DeSantis Administration Takes Responsibility for Migrant Flights, Fueling Fight with California
Florida Gov. Ron DeSantis’ administration has taken responsibility for a pair of flights transporting migrants from the southern border to Sacramento, confirming the state’s role in the stunts and deepening an ongoing, vitriolic fight with California officials, who have denounced the transports and accused Sunshine State officials of potentially committing a crime.
The public battle comes as DeSantis begins in earnest his 2024 presidential campaign, during which he has positioned immigration as a core issue of his platform.

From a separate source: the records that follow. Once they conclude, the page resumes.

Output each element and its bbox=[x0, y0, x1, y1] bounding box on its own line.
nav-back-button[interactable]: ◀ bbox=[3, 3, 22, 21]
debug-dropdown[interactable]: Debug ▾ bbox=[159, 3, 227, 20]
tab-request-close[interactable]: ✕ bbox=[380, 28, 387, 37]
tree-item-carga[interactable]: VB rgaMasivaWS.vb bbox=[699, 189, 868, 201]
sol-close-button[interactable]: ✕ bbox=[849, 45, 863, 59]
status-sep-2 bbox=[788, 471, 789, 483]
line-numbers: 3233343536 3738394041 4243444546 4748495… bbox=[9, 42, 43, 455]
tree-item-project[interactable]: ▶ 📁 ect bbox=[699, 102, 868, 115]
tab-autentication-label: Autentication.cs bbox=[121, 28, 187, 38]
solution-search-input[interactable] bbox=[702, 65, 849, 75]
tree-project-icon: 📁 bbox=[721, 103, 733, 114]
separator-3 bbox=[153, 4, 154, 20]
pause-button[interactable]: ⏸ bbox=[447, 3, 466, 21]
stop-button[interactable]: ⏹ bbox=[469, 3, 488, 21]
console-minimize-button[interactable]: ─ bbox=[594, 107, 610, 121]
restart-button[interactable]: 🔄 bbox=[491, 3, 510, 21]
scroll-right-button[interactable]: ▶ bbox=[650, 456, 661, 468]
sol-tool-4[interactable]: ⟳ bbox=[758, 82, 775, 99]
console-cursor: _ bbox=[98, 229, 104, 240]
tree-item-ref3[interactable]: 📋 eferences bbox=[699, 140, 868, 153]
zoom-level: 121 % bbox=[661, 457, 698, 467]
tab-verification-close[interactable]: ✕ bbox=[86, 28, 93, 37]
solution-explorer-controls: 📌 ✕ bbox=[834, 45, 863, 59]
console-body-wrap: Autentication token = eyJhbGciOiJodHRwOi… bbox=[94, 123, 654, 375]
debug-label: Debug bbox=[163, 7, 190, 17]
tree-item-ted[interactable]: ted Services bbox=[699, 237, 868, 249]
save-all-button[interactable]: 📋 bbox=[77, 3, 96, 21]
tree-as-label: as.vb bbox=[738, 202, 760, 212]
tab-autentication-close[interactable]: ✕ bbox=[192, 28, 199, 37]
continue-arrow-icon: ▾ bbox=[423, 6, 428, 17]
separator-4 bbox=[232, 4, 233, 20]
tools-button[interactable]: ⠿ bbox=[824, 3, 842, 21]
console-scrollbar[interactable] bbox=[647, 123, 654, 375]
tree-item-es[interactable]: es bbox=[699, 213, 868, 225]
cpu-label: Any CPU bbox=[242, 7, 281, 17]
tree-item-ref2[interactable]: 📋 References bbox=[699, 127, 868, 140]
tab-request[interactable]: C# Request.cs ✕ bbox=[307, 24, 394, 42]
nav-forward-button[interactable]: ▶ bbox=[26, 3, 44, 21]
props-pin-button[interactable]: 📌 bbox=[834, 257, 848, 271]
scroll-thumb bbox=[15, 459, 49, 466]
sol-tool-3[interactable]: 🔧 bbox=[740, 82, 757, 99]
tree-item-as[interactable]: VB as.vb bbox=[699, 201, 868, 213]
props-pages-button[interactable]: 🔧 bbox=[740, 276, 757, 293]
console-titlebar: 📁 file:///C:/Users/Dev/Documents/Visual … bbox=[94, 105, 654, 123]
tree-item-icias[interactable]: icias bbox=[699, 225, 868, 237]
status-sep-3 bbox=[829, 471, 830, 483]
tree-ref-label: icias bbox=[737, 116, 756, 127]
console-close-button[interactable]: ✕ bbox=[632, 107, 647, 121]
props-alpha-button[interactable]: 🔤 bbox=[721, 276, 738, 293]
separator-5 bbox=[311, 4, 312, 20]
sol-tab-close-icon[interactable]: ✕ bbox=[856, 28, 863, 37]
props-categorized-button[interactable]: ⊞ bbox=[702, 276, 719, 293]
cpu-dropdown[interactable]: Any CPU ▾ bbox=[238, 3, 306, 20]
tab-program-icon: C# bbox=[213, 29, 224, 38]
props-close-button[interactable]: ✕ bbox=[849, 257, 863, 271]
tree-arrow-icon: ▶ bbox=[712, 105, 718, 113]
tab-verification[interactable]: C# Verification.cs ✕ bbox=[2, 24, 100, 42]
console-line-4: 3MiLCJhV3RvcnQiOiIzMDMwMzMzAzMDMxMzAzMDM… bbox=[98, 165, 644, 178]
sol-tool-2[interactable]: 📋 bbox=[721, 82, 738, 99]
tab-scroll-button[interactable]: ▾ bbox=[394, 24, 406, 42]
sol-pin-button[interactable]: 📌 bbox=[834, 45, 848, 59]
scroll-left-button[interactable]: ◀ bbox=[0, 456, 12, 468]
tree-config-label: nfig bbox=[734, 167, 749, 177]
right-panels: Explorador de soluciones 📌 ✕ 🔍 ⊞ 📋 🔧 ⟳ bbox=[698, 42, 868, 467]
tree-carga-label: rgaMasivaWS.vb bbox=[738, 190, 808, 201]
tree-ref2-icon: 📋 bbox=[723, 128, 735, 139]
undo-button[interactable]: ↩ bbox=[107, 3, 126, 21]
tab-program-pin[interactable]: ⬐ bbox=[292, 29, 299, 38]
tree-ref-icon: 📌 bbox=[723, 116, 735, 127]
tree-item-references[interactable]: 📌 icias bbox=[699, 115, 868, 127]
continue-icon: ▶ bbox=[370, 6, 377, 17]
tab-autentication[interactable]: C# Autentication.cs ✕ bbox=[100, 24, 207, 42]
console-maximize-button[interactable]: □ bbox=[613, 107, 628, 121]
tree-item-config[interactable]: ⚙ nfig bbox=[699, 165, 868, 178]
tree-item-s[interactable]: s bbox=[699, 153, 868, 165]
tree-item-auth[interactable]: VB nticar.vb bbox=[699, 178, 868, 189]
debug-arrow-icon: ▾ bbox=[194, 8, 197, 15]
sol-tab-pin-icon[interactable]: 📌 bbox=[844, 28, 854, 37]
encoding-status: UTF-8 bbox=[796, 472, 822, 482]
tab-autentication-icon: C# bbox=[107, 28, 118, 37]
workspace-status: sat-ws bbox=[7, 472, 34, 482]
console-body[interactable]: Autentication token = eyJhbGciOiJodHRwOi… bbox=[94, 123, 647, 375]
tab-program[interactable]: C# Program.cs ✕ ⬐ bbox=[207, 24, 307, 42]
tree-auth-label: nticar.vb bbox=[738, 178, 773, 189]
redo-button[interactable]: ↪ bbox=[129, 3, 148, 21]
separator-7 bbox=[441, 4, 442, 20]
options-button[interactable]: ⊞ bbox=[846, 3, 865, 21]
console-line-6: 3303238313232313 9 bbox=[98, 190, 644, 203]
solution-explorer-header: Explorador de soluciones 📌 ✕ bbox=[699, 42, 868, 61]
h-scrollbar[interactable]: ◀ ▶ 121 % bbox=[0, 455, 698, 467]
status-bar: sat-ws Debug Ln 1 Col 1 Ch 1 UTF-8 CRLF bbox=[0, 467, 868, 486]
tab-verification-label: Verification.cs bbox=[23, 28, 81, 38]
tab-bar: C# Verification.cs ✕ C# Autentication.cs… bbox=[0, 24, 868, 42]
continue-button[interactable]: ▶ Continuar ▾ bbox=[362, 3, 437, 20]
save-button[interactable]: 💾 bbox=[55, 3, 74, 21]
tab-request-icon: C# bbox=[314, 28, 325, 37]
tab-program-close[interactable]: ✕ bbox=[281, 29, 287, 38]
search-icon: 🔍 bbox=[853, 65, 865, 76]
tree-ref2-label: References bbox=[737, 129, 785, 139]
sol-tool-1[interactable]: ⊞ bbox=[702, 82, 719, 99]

Two private flights – one on Friday and one on Monday – arrived in Sacramento carrying asylum-seekers from South America. California officials say the migrants had been picked up in El Paso, taken to New Mexico, and put on a flight to the California capital, accusing Florida of organizing and funding the transports with the help of a contractor.
On Tuesday, the DeSantis administration confirmed that allegation, arguing that the migrants signed waivers and went willingly. Florida’s emergency management agency disseminated a video to several news outlets that appeared to show migrants signing waivers, sitting on a party bus, and arriving in California, confirming that they were treated well. The video is composed of short clips and contains no additional details aside from the footage.
California Attorney General Rob Bonta said previously that he spoke with the migrants, some of whom they say were promised jobs – raising questions about whether they were transported under false pretenses.
“We are investigating the circumstances by which these individuals were brought to California. We are also evaluating potential criminal or civil action against those who transported or arranged for the transport of these vulnerable immigrants,” Bonta said in a statement Friday after the first flight of migrants appeared in Sacramento.
Cartoons on the 2024 Election
“While we continue to collect evidence, I want to say this very clearly: State-sanctioned kidnapping is not a public policy choice, it is immoral and disgusting,” he said.
California Gov. Gavin Newsom, a Democrat and frequent target of DeSantis and other Republicans, said in a press release over the weekend that he was “working with the California Department of Justice to investigate the circumstances around who paid for the group’s travel and whether the individuals orchestrating this trip misled anyone with false promises or have violated any criminal laws, including kidnapping.”
He then went further, calling DeSantis a “small, pathetic” man.
“Kidnapping charges?” He tweeted Monday, along with a screenshot of the relevant state criminal statute.
And Newsom doubled down on his criticism in an interview that is set to air Thursday morning on MSNBC.
“We mean business, and we’re not backing away from getting the facts and holding those accountable if they broke the laws of the state of California,” Newsom said in a clip of the pre-taped interview. released by the news network.
Florida’s move appears to target so-called sanctuary cities, jurisdictions that limit cooperation with federal immigration authorities. Sacramento has sanctuary policies in place.
Regardless of the criminality – or not – of the move, both Newsom and Bonta have slammed DeSantis for what they describe as a political stunt.
“Human beings used as pawns for a guy’s political advancement. That’s pretty sad and pathetic,” Newsom said in another clip released by MSNBC.
“It’s a political stunt. It’s cheap, it’s cruel, and it’s on the backs of human beings,” Bonta said of the act during an interview with CNN Tuesday.
It’s not the first time that Florida has transported migrants to other states without prior permission or arrangement.
Last fall, Florida flew 49 migrants, most of whom were Venezuelan, from San Antonio, Texas, to upscale Martha’s Vineyard, in Massachusetts. The migrants said a woman promised them jobs and housing if they boarded the plane. Martha’s vineyard, however, had no advance notice of their arrival. The move prompted considerable outcry, including from some within DeSantis’ own party.
And on Tuesday, amid the fight with California, a sheriff’s office in San Antonio initiated criminal cases connected to the Martha’s Vineyard flight.
“The charge filed is unlawful restraint and several accounts were filed, both misdemeanor and felony,” the Bexar County Sheriff’s Office said in a statement to a local news station. The county’s district attorney is now reviewing the case.
Despite the controversy, the flights may not stop.
In May, DeSantis signed a controversial immigration law that, among other things, allocated $12 million of the state budget to “relocate illegal immigrants to sanctuary jurisdictions.”